*WORK REQUEST*: Taking the records line by line, how many lines contain the word "CNPJ"? Answer with the number only.
####
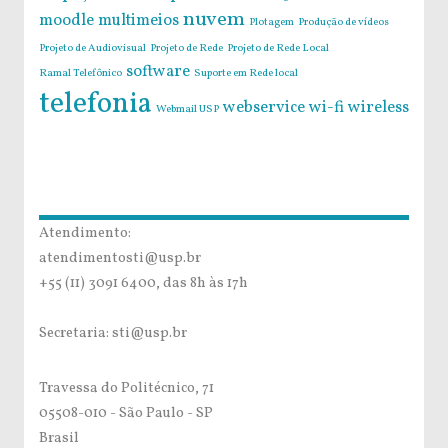
nuvem
moodle
multimeios
Plotagem
Produção de vídeos
Projeto de Audiovisual
Projeto de Rede
Projeto de Rede Local
software
Ramal Telefônico
Suporte em Rede local
telefonia
webservice
wi-fi
wireless
Webmail USP
Atendimento:
atendimentosti@usp.br
+55 (11) 3091 6400, das 8h às 17h
Secretaria: sti@usp.br
Travessa do Politécnico, 71
05508-010 - São Paulo - SP
Brasil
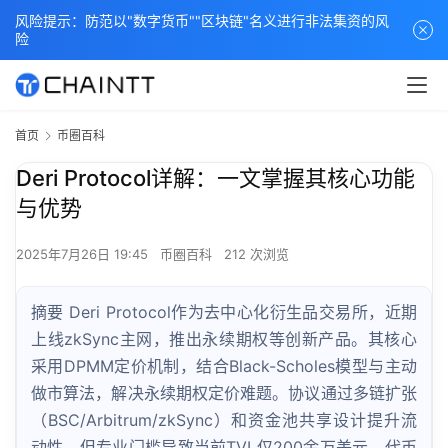
风险提示：防范以"数字货币""区块链"名义进行非法集资的风
险
首页
币圈百科
Deri Protocol详解：一文掌握其核心功能
与优势
2025年7月26日 19:45
币圈百科
212 次浏览
摘要 Deri Protocol作为去中心化衍生品交易所，近期
上线zkSync主网，推出永续期权等创新产品。其核心
采用DPMM定价机制，结合Black-Scholes模型与主动
做市算法，解决永续期权定价难题。协议通过多链扩张
（BSC/Arbitrum/zkSync）和资金池共享设计提升流
动性，但专业门槛导致当前TVL仅200余万美元。代币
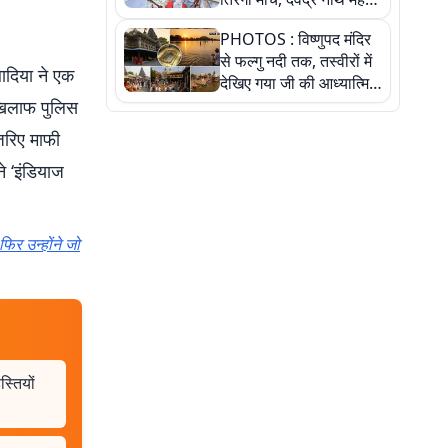
ने किया जल ग्रहण, देखें
PHOTOS : विष्णुपद मंदिर
तस्वीरें
से फल्गु नदी तक, तस्वीरों में
बादिया ने एक
देखिए गया जी की आध्यात्मिक
पहचान
 खिलाफ पुलिस
 जरिए माफी
ने ‘इंडियाज
िर उन्होंने जो
्तियों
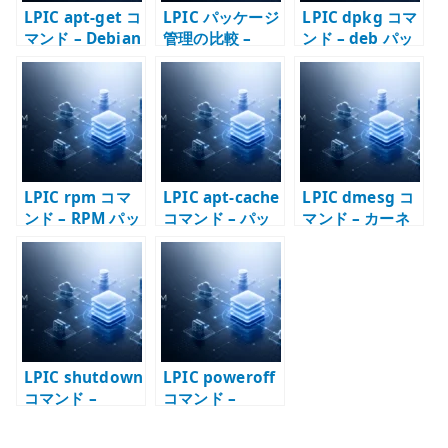
LPIC apt-get コ
LPIC パッケージ
LPIC dpkg コマ
マンド – Debian
管理の比較 –
ンド – deb パッ
系パッケージ管
dpkg / rpm /
ケージを直接扱
理の基本
apt / yum / dnf
う
LPIC rpm コマ
LPIC apt-cache
LPIC dmesg コ
ンド – RPM パッ
コマンド – パッ
マンド – カーネ
ケージを直接扱
ケージ情報を検
ルメッセージを
う
索・確認する
確認する
LPIC shutdown
LPIC poweroff
コマンド –
コマンド –
Linux を安全に
Linux を停止し
停止・再起動す
て電源断する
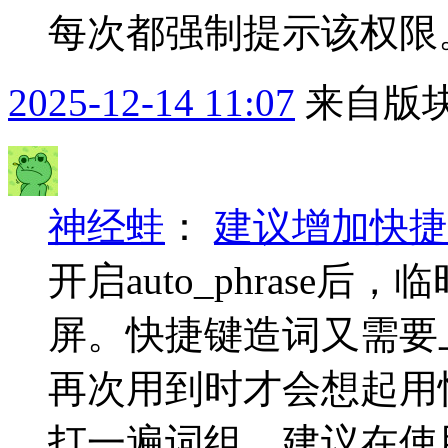
每次都强制提示该权限。
2025-12-14 11:07
来自版块
神经蛙
：
建议增加快捷键造
开启auto_phrase
屏。快捷键造词又需要
再次用到时才会想起用
打一遍词组。建议在使用快捷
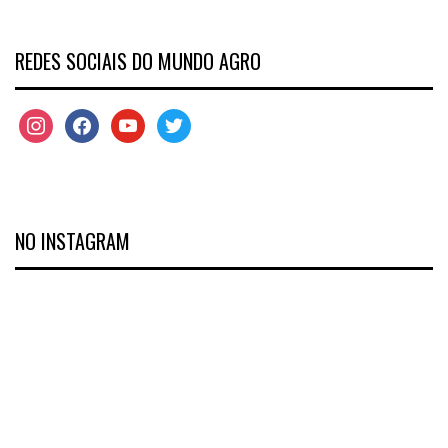
REDES SOCIAIS DO MUNDO AGRO
NO INSTAGRAM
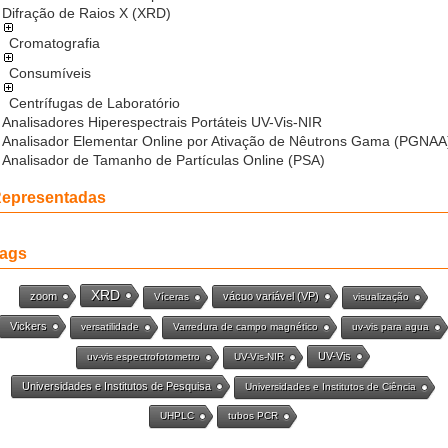
Difração de Raios X (XRD)
Cromatografia
Consumíveis
Centrífugas de Laboratório
Analisadores Hiperespectrais Portáteis UV-Vis-NIR
Analisador Elementar Online por Ativação de Nêutrons Gama (PGNAA
Analisador de Tamanho de Partículas Online (PSA)
epresentadas
ags
XRD
zoom
vácuo variável (VP)
Víceras
visualização
Vickers
versatilidade
Varredura de campo magnético
uv-vis para agua
UV-Vis
uv-vis espectrofotometro
UV-Vis-NIR
Universidades e Institutos de Pesquisa
Universidades e Institutos de Ciência
UHPLC
tubos PCR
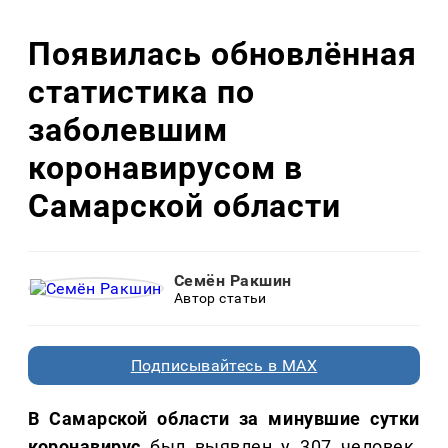
Появилась обновлённая
статистика по
заболевшим
коронавирусом в
Самарской области
Семён Ракшин
Автор статьи
Подписывайтесь в MAX
В Самарской области за минувшие сутки
коронавирус
был выявлен у 307 человек.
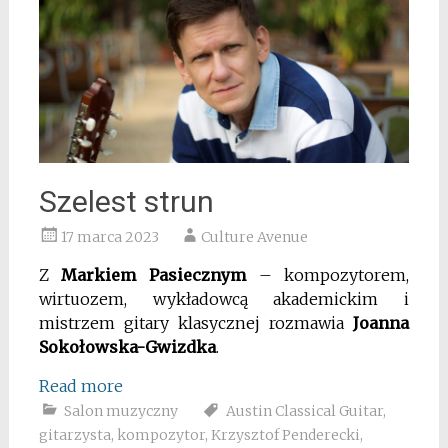
Szelest strun
17 marca 2023
Culture Avenue
Z
Markiem Pasiecznym
– kompozytorem,
wirtuozem, wykładowcą akademickim i
mistrzem gitary klasycznej rozmawia
Joanna
Sokołowska-Gwizdka
.
Read more
Salon muzyczny
Austin Classical Guitar
,
gitarzysta
,
kompozytor
,
Krzysztof Penderecki
,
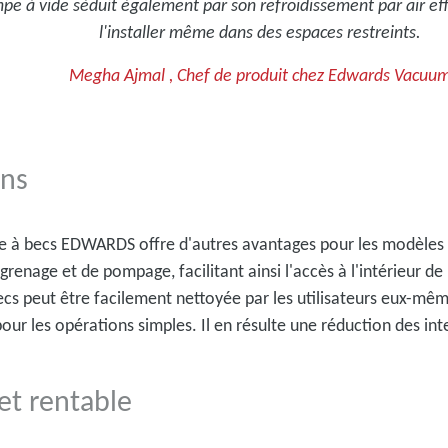
ompe à vide séduit également par son refroidissement par air ef
l'installer même dans des espaces restreints.
Megha Ajmal , Chef de produit chez Edwards Vacuu
ons
e à becs EDWARDS offre d'autres avantages pour les modèles 
enage et de pompage, facilitant ainsi l'accès à l'intérieur d
ecs peut être facilement nettoyée par les utilisateurs eux-mê
 pour les opérations simples. Il en résulte une réduction des i
et rentable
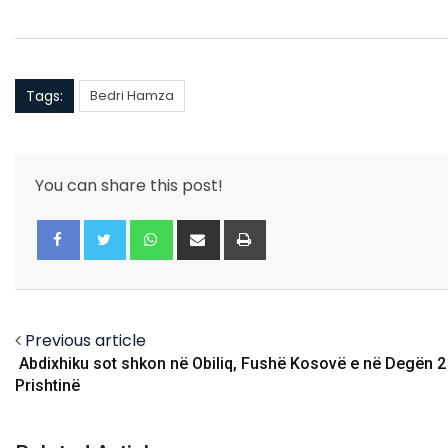
Tags:
Bedri Hamza
You can share this post!
Whatsapp
Share
Print
via
Email
Facebook
Twitter
Previous article
Abdixhiku sot shkon në Obiliq, Fushë Kosovë e në Degën 2
Prishtinë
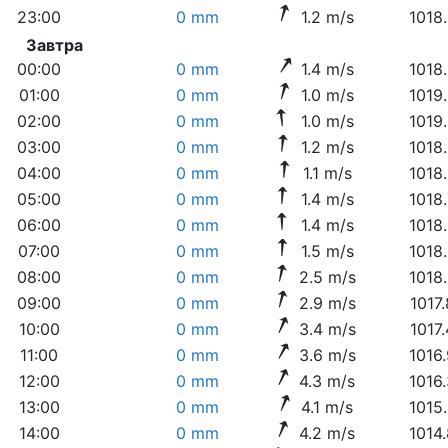
23:00
0 mm
1.2 m/s
1018
Завтра
00:00
0 mm
1.4 m/s
1018
01:00
0 mm
1.0 m/s
1019
02:00
0 mm
1.0 m/s
1019
03:00
0 mm
1.2 m/s
1018
04:00
0 mm
1.1 m/s
1018
05:00
0 mm
1.4 m/s
1018
06:00
0 mm
1.4 m/s
1018
07:00
0 mm
1.5 m/s
1018
08:00
0 mm
2.5 m/s
1018
09:00
0 mm
2.9 m/s
1017
10:00
0 mm
3.4 m/s
1017
11:00
0 mm
3.6 m/s
1016
12:00
0 mm
4.3 m/s
1016
13:00
0 mm
4.1 m/s
1015
14:00
0 mm
4.2 m/s
1014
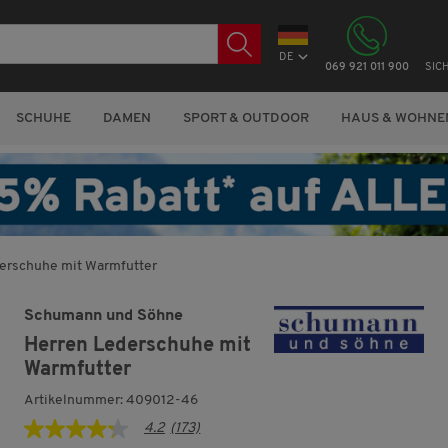
DE
069 921 011 900
SIC
SCHUHE
DAMEN
SPORT & OUTDOOR
HAUS & WOHNE
erschuhe mit Warmfutter
Schumann und Söhne
Herren Lederschuhe mit
Warmfutter
Artikelnummer: 409012-46
4.2
(173)
4.2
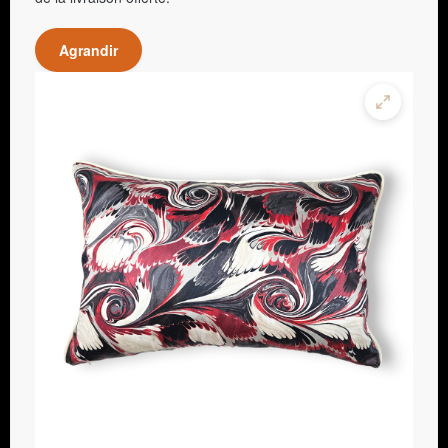
Agrandir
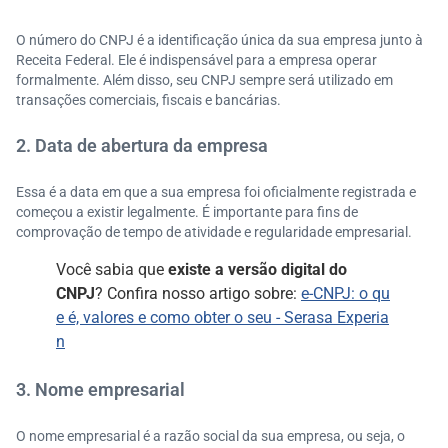
O número do CNPJ é a identificação única da sua empresa junto à
Receita Federal. Ele é indispensável para a empresa operar
formalmente. Além disso, seu CNPJ sempre será utilizado em
transações comerciais, fiscais e bancárias.
2. Data de abertura da empresa
Essa é a data em que a sua empresa foi oficialmente registrada e
começou a existir legalmente. É importante para fins de
comprovação de tempo de atividade e regularidade empresarial.
Você sabia que
existe a versão digital do
CNPJ
? Confira nosso artigo sobre:
e-CNPJ: o qu
e é, valores e como obter o seu - Serasa Experia
n
3. Nome empresarial
O nome empresarial é a razão social da sua empresa, ou seja, o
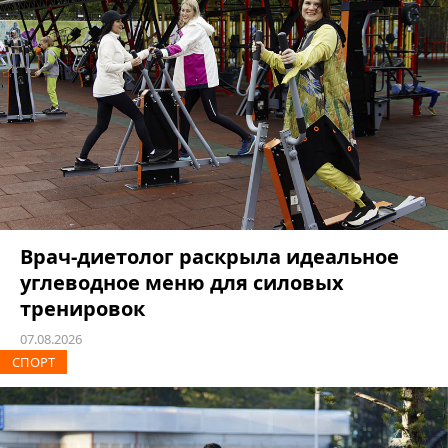
Врач-диетолог раскрыла идеальное
углеводное меню для силовых
тренировок
07.08.2026
СПОРТ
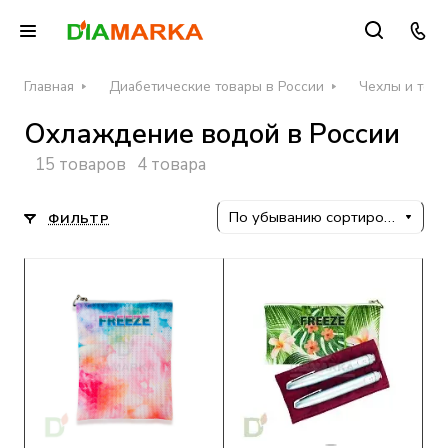
Главная
Диабетические товары в России
Чехлы и терм
Охлаждение водой в России
15 товаров
4 товара
По убыванию сортировки
ФИЛЬТР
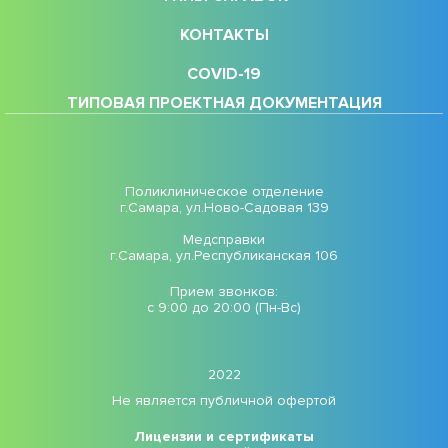
КОНТАКТЫ
COVID-19
ТИПОВАЯ ПРОЕКТНАЯ ДОКУМЕНТАЦИЯ
Поликлиническое отделение
г.Самара, ул.Ново-Садовая 139
Медсправки
г.Самара, ул.Республиканская 106
Прием звонков:
с 9:00 до 20:00 (Пн-Вс)
2022
Не является публичной офертой
Лицензии и сертификаты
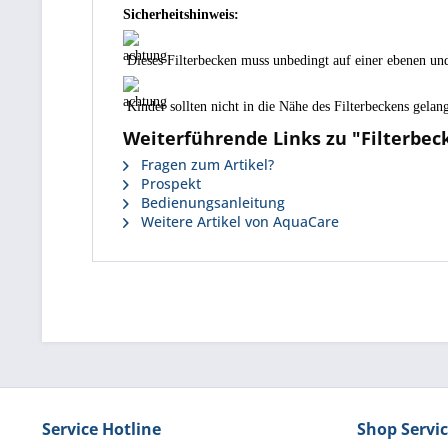
Sicherheitshinweis:
Dieses Filterbecken muss unbedingt auf einer ebenen un
Kinder sollten nicht in die Nähe des Filterbeckens gelan
Weiterführende Links zu "Filterbecke
Fragen zum Artikel?
Prospekt
Bedienungsanleitung
Weitere Artikel von AquaCare
Service Hotline
Shop Servi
####
*SOLUTION TO THIS PROBLEM*: 4